问题
I'm writing a Shiny app where the user will be inputting data for conditions of their samples, and the script will "automatically" match their inputted conditions to sample names of a given file.
For simplicity, I will not include the shiny code, because I am only struggling with the actual R implementation.
If I already know what the potential conditions are, I could do something like:
library(tidyverse)
x <- data.frame(Samples = c('Low1', 'Low2', 'High1', 'High2',
'Ctrl1', 'Ctrl2'))
x <- x %>% mutate(Conditions = case_when(
str_detect(Samples, fixed("low", ignore_case = T)) ~ "low",
str_detect(Samples, fixed("high", ignore_case = T)) ~ "high",
str_detect(Samples, fixed("ctrl", ignore_case = T)) ~ "ctrl"))
And I would get what I am looking for, a data frame like:
Samples Conditions
Low1 low
Low2 low
High1 high
High2 high
Ctrl1 ctrl
Ctrl2 ctrl
However, I want to loop through a vector of potential conditions and do something like:
library(tidyverse)
condition_options <- c('low', 'high', 'ctrl')

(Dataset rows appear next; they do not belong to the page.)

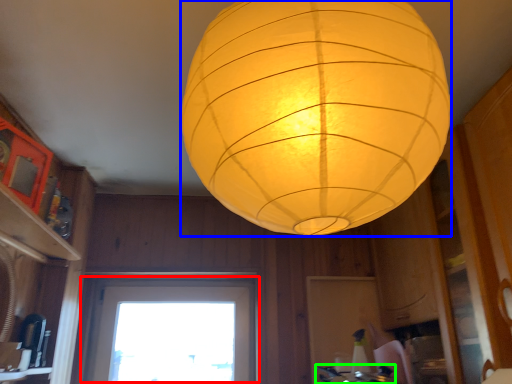 Question: Estimate the real-world distances between objects in this image. Which object is farther from window (highlighted by a red box), lantern (highlighted by a blue box) or gas stove (highlighted by a green box)?

Choices:
 (A) lantern
 (B) gas stove

Answer: (A) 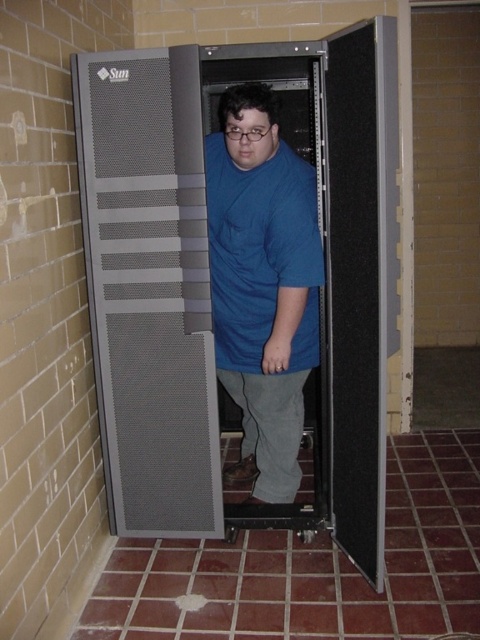 Question: Which point is closer to the camera?

Choices:
 (A) (173, 406)
 (B) (238, 224)

Answer: (B)

Question: Among these points, which one is farthest from the camera?

Choices:
 (A) (280, 525)
 (B) (262, 188)

Answer: (A)

Question: Which point is closer to the camera taking this photo?

Choices:
 (A) (173, 496)
 (B) (243, 321)

Answer: (A)

Question: Can you confirm if gray perforated metal server rack at center is bigger than blue cotton shirt at center?

Choices:
 (A) yes
 (B) no

Answer: (A)

Question: Does gray perforated metal server rack at center appear on the left side of blue cotton shirt at center?

Choices:
 (A) yes
 (B) no

Answer: (A)

Question: Is gray perforated metal server rack at center above blue cotton shirt at center?

Choices:
 (A) no
 (B) yes

Answer: (B) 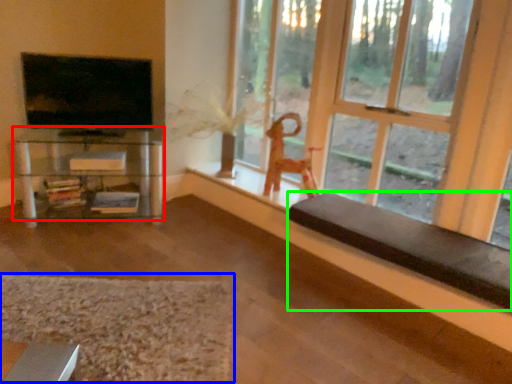 Question: Estimate the real-world distances between objects in this image. Which object is closer to shelf (highlighted by a red box), mat (highlighted by a blue box) or furniture (highlighted by a green box)?

Choices:
 (A) mat
 (B) furniture

Answer: (A)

x <- data.frame(Samples = samplenames)
for (j in condition_options) {
x <- x %>% mutate(Condition = case_when(
str_detect(Samples, fixed(j, ignore_case = T)) ~ j))
}
When I do this, the Condition
column is re-written only giving me matches for the last value in the vector. For example:
Samples Conditions
Low1 <NA>
Low2 <NA>
High1 <NA>
High2 <NA>
Ctrl1 ctrl
Ctrl2 ctrl
回答1:
This might be easier if you build all parts of your case_when
statement with meta-programming rather than doing a loop. Try
library(tidyverse)
condition_options <- c('low', 'high', 'ctrl')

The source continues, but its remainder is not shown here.